Ruchira was shocked and enthralled. She wasn't sure why he was telling her all this. To impress her? To start clean? To gain her (or was it his own) forgiveness? Small disquiets nipped at the edge of her mind like minnows; she let them slip away. Questions filled her mouth. What had he lost by jilting Tina Turner for Standard and Poor? What had he said to the hitchhiker to stop her--Ruchira was sure it was a woman--from jumping? (He had tried to stop her, hadn't he?) What made him break up, finally, with the knife-woman?

She pushed the questions into a corner of her cheek like hard candy, saving them for later. Meanwhile, he was the most exciting man she knew. His was a geography of suicide bridges and tattoo parlors, night concert alleys and skyscrapers rising into the sky like blocks of black ice. A galaxy far, far away from the blandness of auto-malls and AMC cinemas which she'd never really escaped, not even by moving from her parents' suburban house to Berkeley.

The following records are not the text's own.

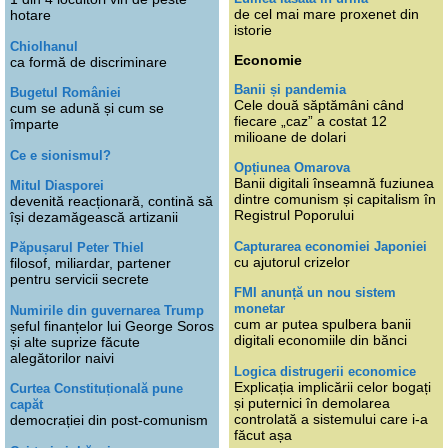
de cel mai mare proxenet din
hotare
istorie
Chiolhanul
Economie
ca formă de discriminare
Banii și pandemia
Bugetul României
Cele două săptămâni când
cum se adună și cum se
fiecare „caz” a costat 12
împarte
milioane de dolari
Ce e sionismul?
Opțiunea Omarova
Banii digitali înseamnă fuziunea
Mitul Diasporei
dintre comunism și capitalism în
devenită reacționară, contină să
Registrul Poporului
își dezamăgească artizanii
Capturarea economiei Japoniei
Păpușarul Peter Thiel
cu ajutorul crizelor
filosof, miliardar, partener
pentru servicii secrete
FMI anunță un nou sistem
monetar
Numirile din guvernarea Trump
cum ar putea spulbera banii
șeful finanțelor lui George Soros
digitali economiile din bănci
și alte suprize făcute
alegătorilor naivi
Logica distrugerii economice
Explicația implicării celor bogați
Curtea Constituțională pune
și puternici în demolarea
capăt
controlată a sistemului care i-a
democrației din post-comunism
făcut așa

But now conjugality would confer that same excitement on her.


He saw the paintings when he came to pick her up for a concert. They'd discovered a common interest in classical Indian music, and Chaurasia was playing at the Zellerbach. She had not intended for him to come up to the apartment--she felt she didn't know him well enough. She was going to meet him downstairs when he rang the buzzer. But one of the other tenants must have let him in because here he was, knocking on her door. For a panicked moment she thought of not opening it, pretending she wasn't there, calling him later with a fabricated disaster.